Page-level text extractions
+ + + + + + +
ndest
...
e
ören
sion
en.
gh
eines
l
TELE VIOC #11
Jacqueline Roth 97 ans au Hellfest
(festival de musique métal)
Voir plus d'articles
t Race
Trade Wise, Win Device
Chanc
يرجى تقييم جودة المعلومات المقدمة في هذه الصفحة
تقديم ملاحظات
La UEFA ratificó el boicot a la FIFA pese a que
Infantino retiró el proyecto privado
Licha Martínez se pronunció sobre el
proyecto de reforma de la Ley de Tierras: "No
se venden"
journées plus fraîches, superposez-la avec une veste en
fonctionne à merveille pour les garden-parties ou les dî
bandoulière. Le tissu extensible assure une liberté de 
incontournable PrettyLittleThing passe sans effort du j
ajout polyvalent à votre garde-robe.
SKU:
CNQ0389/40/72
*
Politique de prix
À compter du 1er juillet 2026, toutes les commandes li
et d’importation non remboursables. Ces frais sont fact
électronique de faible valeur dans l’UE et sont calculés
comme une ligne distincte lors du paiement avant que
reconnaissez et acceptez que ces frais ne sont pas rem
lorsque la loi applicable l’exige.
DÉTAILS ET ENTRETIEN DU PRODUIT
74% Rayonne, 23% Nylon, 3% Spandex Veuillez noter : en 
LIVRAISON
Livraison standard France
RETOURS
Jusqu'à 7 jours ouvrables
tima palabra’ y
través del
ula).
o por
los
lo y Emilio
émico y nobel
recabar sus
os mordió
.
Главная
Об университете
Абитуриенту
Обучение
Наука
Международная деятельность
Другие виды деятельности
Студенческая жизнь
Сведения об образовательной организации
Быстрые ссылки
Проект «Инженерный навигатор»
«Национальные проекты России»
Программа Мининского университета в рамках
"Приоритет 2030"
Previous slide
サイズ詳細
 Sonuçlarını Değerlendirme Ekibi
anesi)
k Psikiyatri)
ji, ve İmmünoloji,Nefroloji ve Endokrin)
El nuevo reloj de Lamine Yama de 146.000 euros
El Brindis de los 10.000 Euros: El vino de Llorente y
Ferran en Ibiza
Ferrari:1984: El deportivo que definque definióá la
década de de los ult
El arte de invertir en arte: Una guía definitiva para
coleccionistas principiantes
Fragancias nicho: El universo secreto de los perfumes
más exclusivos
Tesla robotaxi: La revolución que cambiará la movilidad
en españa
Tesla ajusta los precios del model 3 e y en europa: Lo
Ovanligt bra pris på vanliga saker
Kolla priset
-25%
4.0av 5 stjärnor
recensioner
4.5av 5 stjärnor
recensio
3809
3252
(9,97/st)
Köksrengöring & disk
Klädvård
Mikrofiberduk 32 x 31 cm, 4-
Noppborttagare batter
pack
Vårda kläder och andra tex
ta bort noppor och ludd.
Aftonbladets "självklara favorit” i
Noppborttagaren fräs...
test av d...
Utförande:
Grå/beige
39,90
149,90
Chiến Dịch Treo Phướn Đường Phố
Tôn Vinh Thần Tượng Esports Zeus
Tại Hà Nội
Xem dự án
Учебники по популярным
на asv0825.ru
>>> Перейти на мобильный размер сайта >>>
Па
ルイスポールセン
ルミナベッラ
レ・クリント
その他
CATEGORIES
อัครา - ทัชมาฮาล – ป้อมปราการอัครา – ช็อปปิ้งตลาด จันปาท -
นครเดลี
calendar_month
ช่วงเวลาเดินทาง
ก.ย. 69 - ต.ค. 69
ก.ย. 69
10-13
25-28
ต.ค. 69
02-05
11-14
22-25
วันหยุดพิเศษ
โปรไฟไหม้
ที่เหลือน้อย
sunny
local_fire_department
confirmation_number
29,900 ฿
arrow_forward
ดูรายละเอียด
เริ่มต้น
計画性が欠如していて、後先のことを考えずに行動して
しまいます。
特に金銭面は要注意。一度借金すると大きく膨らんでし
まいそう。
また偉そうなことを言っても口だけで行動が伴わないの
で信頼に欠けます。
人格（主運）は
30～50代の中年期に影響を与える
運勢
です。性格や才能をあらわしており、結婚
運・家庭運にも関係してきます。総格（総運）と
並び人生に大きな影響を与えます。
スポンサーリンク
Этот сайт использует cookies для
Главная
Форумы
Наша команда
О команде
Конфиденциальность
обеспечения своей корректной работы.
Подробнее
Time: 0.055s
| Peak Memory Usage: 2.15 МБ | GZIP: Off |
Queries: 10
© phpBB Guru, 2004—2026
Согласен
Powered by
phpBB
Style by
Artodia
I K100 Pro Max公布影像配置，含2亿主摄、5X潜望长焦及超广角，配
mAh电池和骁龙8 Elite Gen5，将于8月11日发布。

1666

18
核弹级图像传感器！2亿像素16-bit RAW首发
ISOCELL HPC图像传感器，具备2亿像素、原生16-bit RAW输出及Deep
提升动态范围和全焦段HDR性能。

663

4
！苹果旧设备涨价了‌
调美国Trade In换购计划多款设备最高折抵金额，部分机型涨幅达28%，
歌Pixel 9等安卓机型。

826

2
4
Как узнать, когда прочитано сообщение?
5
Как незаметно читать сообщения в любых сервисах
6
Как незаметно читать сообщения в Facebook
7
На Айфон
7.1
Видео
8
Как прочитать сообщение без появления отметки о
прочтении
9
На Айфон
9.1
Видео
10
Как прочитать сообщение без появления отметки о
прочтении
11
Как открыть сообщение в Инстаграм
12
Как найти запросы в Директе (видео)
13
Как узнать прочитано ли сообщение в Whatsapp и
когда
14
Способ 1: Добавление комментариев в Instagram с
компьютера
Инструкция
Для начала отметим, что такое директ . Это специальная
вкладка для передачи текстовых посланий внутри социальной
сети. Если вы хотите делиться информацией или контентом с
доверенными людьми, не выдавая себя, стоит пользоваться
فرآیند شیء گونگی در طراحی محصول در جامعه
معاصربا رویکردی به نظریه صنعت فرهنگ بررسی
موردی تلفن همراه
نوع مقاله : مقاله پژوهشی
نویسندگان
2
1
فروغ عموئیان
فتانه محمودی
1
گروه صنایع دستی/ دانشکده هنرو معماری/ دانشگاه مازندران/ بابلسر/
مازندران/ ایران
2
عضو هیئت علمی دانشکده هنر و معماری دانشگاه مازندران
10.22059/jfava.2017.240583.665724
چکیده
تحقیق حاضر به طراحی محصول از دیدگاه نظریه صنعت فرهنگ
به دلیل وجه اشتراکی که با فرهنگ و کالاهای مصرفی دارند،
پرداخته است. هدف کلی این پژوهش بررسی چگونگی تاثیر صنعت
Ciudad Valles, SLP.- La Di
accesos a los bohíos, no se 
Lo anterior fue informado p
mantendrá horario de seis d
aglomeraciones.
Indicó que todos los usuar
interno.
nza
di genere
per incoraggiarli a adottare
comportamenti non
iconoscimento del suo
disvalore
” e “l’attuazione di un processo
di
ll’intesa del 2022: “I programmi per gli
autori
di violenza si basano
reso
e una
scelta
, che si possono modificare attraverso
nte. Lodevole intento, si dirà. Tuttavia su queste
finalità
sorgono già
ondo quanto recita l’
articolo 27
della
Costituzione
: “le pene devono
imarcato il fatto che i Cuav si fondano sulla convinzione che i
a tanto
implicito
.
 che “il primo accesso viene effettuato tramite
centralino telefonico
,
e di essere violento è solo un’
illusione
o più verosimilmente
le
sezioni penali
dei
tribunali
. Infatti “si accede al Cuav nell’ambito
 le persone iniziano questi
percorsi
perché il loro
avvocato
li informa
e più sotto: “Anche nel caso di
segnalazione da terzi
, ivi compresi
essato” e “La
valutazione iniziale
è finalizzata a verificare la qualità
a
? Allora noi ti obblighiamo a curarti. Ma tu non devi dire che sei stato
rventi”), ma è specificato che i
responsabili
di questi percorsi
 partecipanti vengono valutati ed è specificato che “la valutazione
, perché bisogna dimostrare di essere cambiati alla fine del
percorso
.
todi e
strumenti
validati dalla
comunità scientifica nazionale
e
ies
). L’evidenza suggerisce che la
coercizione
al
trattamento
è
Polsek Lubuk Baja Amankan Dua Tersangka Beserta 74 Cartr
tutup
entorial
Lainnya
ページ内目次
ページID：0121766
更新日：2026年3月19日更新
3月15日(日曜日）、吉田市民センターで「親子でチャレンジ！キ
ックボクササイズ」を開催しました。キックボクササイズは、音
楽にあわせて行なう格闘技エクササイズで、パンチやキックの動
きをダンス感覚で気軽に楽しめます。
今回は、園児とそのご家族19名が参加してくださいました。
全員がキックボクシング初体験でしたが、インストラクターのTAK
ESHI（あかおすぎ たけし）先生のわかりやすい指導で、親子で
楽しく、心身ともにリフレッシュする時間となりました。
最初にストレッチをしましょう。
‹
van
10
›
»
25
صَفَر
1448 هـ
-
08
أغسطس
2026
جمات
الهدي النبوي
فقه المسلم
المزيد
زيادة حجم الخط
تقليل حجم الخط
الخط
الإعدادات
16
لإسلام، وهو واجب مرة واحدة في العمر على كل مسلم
+ + + + + + +
* [WORK INSTRUCTIONS]
Set down, word for word, each line from the top of the records above through the line with "Kolla priset".

* [EXERCISE RESPONSE]
ndest
...
e
ören
sion
en.
gh
eines
l
TELE VIOC #11
Jacqueline Roth 97 ans au Hellfest
(festival de musique métal)
Voir plus d'articles
t Race
Trade Wise, Win Device
Chanc
يرجى تقييم جودة المعلومات المقدمة في هذه الصفحة
تقديم ملاحظات
La UEFA ratificó el boicot a la FIFA pese a que
Infantino retiró el proyecto privado
Licha Martínez se pronunció sobre el
proyecto de reforma de la Ley de Tierras: "No
se venden"
journées plus fraîches, superposez-la avec une veste en
fonctionne à merveille pour les garden-parties ou les dî
bandoulière. Le tissu extensible assure une liberté de 
incontournable PrettyLittleThing passe sans effort du j
ajout polyvalent à votre garde-robe.
SKU:
CNQ0389/40/72
*
Politique de prix
À compter du 1er juillet 2026, toutes les commandes li
et d’importation non remboursables. Ces frais sont fact
électronique de faible valeur dans l’UE et sont calculés
comme une ligne distincte lors du paiement avant que
reconnaissez et acceptez que ces frais ne sont pas rem
lorsque la loi applicable l’exige.
DÉTAILS ET ENTRETIEN DU PRODUIT
74% Rayonne, 23% Nylon, 3% Spandex Veuillez noter : en 
LIVRAISON
Livraison standard France
RETOURS
Jusqu'à 7 jours ouvrables
tima palabra’ y
través del
ula).
o por
los
lo y Emilio
émico y nobel
recabar sus
os mordió
.
Главная
Об университете
Абитуриенту
Обучение
Наука
Международная деятельность
Другие виды деятельности
Студенческая жизнь
Сведения об образовательной организации
Быстрые ссылки
Проект «Инженерный навигатор»
«Национальные проекты России»
Программа Мининского университета в рамках
"Приоритет 2030"
Previous slide
サイズ詳細
 Sonuçlarını Değerlendirme Ekibi
anesi)
k Psikiyatri)
ji, ve İmmünoloji,Nefroloji ve Endokrin)
El nuevo reloj de Lamine Yama de 146.000 euros
El Brindis de los 10.000 Euros: El vino de Llorente y
Ferran en Ibiza
Ferrari:1984: El deportivo que definque definióá la
década de de los ult
El arte de invertir en arte: Una guía definitiva para
coleccionistas principiantes
Fragancias nicho: El universo secreto de los perfumes
más exclusivos
Tesla robotaxi: La revolución que cambiará la movilidad
en españa
Tesla ajusta los precios del model 3 e y en europa: Lo
Ovanligt bra pris på vanliga saker
Kolla priset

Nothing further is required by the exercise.